Dermot admitted: "It's a difficult road to go down, but the trust have a real dilemma on their hands. We can't continue if we don't have staff to be able to man and drive the ambulances, and if a way around it is to get help from the military then it needs to be done.
"We have a duty of care to people and if we have to deliver that care by any means, then we need to do it."
Dermot, who added that abuse against frontline staff has risen considerably over recent months, urged people to call for an ambulance only when they really needed it.
"Choose wisely and take responsibility for your own health," he added.
"If you've got coughs, colds, sneezes and so on, 999 is not the way.
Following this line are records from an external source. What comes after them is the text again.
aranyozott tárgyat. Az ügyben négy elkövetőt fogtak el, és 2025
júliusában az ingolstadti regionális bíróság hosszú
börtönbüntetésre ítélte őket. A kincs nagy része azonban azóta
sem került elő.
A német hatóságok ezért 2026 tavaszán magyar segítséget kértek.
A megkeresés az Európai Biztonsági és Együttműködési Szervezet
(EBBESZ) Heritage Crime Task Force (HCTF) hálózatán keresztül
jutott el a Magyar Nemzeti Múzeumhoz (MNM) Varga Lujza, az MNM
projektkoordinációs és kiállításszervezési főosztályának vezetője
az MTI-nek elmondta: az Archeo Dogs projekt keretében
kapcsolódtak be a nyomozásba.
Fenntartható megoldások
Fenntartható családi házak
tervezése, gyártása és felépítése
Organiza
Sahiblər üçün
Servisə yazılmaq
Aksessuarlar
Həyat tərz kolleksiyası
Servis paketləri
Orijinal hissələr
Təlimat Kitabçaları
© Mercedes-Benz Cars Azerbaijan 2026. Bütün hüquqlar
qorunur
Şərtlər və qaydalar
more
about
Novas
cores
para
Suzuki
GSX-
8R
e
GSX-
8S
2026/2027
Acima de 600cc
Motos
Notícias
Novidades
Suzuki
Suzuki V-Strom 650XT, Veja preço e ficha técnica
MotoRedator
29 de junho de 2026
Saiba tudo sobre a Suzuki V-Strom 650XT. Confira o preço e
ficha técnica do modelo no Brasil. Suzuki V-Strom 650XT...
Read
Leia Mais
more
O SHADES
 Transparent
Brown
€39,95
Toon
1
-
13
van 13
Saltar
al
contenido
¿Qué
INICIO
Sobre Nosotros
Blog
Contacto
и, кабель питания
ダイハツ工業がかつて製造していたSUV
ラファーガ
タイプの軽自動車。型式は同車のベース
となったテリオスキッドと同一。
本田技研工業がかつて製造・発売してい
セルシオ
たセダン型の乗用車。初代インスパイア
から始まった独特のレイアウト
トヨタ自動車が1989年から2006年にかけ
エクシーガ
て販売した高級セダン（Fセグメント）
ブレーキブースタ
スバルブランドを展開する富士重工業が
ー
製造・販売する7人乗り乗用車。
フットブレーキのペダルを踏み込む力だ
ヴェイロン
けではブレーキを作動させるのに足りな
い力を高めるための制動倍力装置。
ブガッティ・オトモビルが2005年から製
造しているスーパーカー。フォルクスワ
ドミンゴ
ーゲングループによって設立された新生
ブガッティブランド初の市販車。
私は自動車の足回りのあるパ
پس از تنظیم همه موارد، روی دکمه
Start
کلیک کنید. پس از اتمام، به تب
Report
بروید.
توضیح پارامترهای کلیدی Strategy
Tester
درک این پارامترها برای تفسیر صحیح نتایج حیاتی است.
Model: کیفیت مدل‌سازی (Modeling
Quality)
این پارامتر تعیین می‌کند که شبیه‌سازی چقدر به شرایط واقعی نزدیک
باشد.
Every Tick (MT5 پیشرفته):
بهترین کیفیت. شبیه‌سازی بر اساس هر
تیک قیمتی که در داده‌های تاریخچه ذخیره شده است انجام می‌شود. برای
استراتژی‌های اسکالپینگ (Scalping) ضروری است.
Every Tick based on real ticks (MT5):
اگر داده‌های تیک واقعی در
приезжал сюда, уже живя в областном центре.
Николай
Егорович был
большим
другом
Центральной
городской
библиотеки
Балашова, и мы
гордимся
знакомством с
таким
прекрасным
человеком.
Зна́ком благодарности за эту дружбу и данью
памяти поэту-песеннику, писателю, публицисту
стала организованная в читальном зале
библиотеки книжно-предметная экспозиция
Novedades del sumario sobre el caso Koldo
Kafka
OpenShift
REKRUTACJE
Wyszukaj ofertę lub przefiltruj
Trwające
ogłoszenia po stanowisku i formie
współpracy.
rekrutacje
If you think you need a course of antibiotics, and your GP is unwilling to give them to you, it's for a good reason. Phoning an ambulance for those sorts of things isn't going to help anybody.
"We quite often will get calls for toothache, cat scratches, problems that have been there for weeks, months, possibly even years. We need to be freed up for the people who have stopped breathing, gone into cardiac arrest, or there's been a horrific accident and there are two or three people trapped in the car."